I have a csv file which has no header columns and it has variable length records in each line.
Each record can go upto 398 fields and I want to keep only 256 fields in my dataframe.As I need only those fields to process.
Below is a slim version of the file.
1,2,3,4,5,6
12,34,45,65
34,34,24
In the above I would like to keep only 3 fields(analogous to 256 above) from each line while calling the read_csv.
I tried the below
import pandas as pd
df = pd.read_csv('sample.csv',header=None)
I get the following error as pandas taking the 1st to generate the metadata.

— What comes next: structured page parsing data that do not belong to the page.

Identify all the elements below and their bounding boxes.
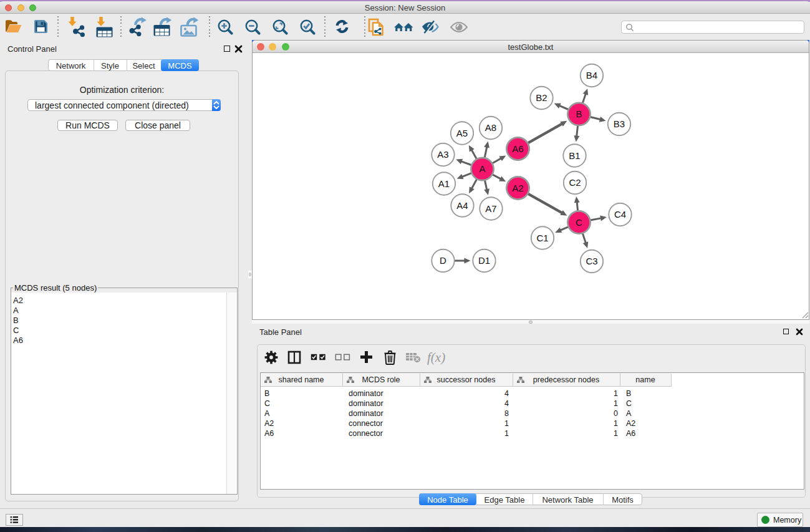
svg-text:B: B [576, 109, 582, 119]
svg-text:B1: B1 [569, 150, 580, 161]
svg-text:D: D [440, 255, 446, 266]
svg-text:B2: B2 [536, 92, 547, 103]
svg-text:B4: B4 [586, 70, 597, 80]
svg-text:A2: A2 [512, 183, 523, 193]
svg-text:A6: A6 [512, 143, 523, 154]
svg-text:C: C [576, 217, 582, 228]
svg-text:A3: A3 [437, 149, 448, 160]
svg-text:C3: C3 [586, 256, 597, 266]
svg-text:D1: D1 [478, 255, 490, 266]
svg-text:C4: C4 [614, 209, 626, 220]
svg-text:A5: A5 [456, 128, 468, 138]
svg-text:A1: A1 [438, 178, 450, 189]
svg-text:A4: A4 [456, 200, 468, 211]
svg-text:B3: B3 [614, 118, 625, 129]
svg-text:A8: A8 [485, 122, 496, 133]
svg-text:A: A [479, 163, 485, 174]
svg-text:C1: C1 [536, 233, 548, 243]
svg-text:C2: C2 [569, 177, 581, 188]
svg-text:A7: A7 [485, 203, 496, 214]
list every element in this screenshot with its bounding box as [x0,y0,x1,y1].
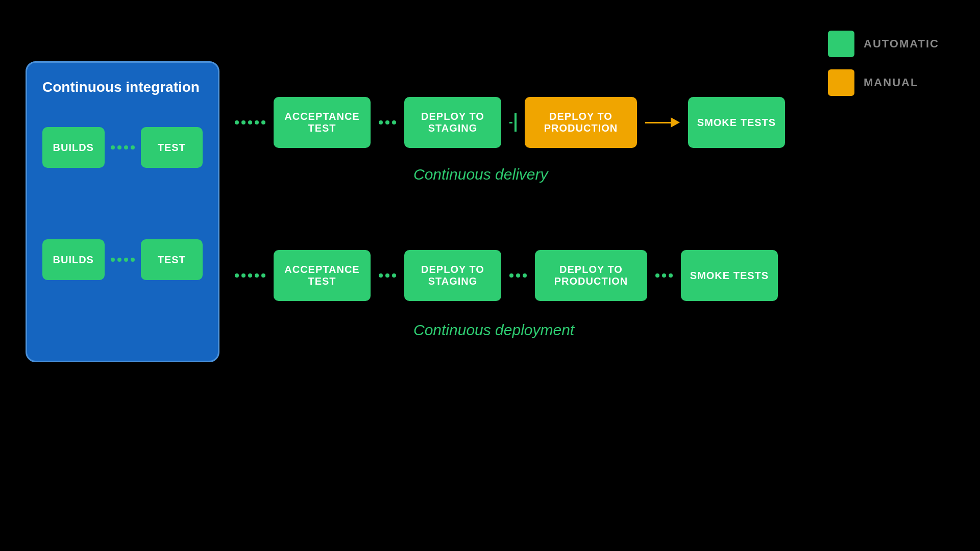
delivery-ci-connector [235,120,265,124]
ci-row-1: BUILDS TEST [42,127,203,168]
ci-dots-2 [111,258,135,262]
deployment-deploy-production: DEPLOY TO PRODUCTION [535,250,647,301]
deployment-row: ACCEPTANCE TEST DEPLOY TO STAGING DEPLOY… [235,250,778,301]
ci-title: Continuous integration [42,78,203,96]
delivery-smoke-tests: SMOKE TESTS [688,97,785,148]
legend-manual: MANUAL [828,69,939,96]
dot [235,273,239,278]
legend-automatic: AUTOMATIC [828,31,939,57]
delivery-deploy-staging: DEPLOY TO STAGING [404,97,501,148]
ci-test-2: TEST [141,239,203,280]
dot [111,145,115,149]
dot [509,273,513,278]
dot [255,120,259,124]
ci-row-2: BUILDS TEST [42,239,203,280]
delivery-deploy-production: DEPLOY TO PRODUCTION [525,97,637,148]
ci-test-1: TEST [141,127,203,168]
dot [131,258,135,262]
deployment-dots-3 [655,273,673,278]
ci-builds-2: BUILDS [42,239,105,280]
automatic-label: AUTOMATIC [864,37,939,51]
deployment-acceptance-test: ACCEPTANCE TEST [274,250,371,301]
deployment-deploy-staging: DEPLOY TO STAGING [404,250,501,301]
manual-icon [828,69,854,96]
manual-stop-indicator [509,113,517,132]
dot [669,273,673,278]
deployment-ci-connector [235,273,265,278]
dot [261,120,265,124]
dot [385,273,389,278]
dot [385,120,389,124]
dot [241,273,246,278]
automatic-icon [828,31,854,57]
deployment-dots-1 [379,273,396,278]
deployment-label: Continuous deployment [413,321,574,339]
orange-arrow [645,117,680,128]
delivery-dots-1 [379,120,396,124]
dot [655,273,659,278]
delivery-row: ACCEPTANCE TEST DEPLOY TO STAGING DEPLOY… [235,97,785,148]
dot [248,273,252,278]
dot [241,120,246,124]
dot [117,145,121,149]
manual-label: MANUAL [864,76,918,89]
dot [131,145,135,149]
deployment-dots-2 [509,273,527,278]
deployment-smoke-tests: SMOKE TESTS [681,250,778,301]
dot [117,258,121,262]
dot [261,273,265,278]
ci-container: Continuous integration BUILDS TEST BUILD… [26,61,219,362]
dot [379,120,383,124]
dot [379,273,383,278]
stop-dash [509,122,512,123]
dot [662,273,666,278]
dot [516,273,520,278]
stop-bar [514,113,517,132]
dot [124,145,128,149]
ci-dots-1 [111,145,135,149]
delivery-label: Continuous delivery [413,166,548,183]
dot [392,273,396,278]
dot [392,120,396,124]
dot [235,120,239,124]
dot [124,258,128,262]
ci-builds-1: BUILDS [42,127,105,168]
dot [111,258,115,262]
delivery-acceptance-test: ACCEPTANCE TEST [274,97,371,148]
dot [255,273,259,278]
dot [523,273,527,278]
legend: AUTOMATIC MANUAL [828,31,939,96]
arrow-head [671,117,680,128]
arrow-line [645,122,671,123]
dot [248,120,252,124]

File "pandas/_libs/parsers.pyx", line 2042, in pandas._libs.parsers.raise_parser_error
pandas.errors.ParserError: Error tokenizing data. C error: Expected 5 fields in line 4, saw 10
Only solution I can think of is using
names = ['column1','column2','column3','column4','column5','column6']
while creating the data frame.
But for the real files which can be upto 50MB I don't want to do that as that is taking a lot of memory and I am trying to run it using aws lambda which will incur more cost. I have to process a large number of files daily.
My question is can I just create a dataframe using the slimmer 256 field while reading the csv alone? Can that be my step one ?
I am very new to pandas so kindly bear my ignorance. I tried to look for a solution for a long time but could find one.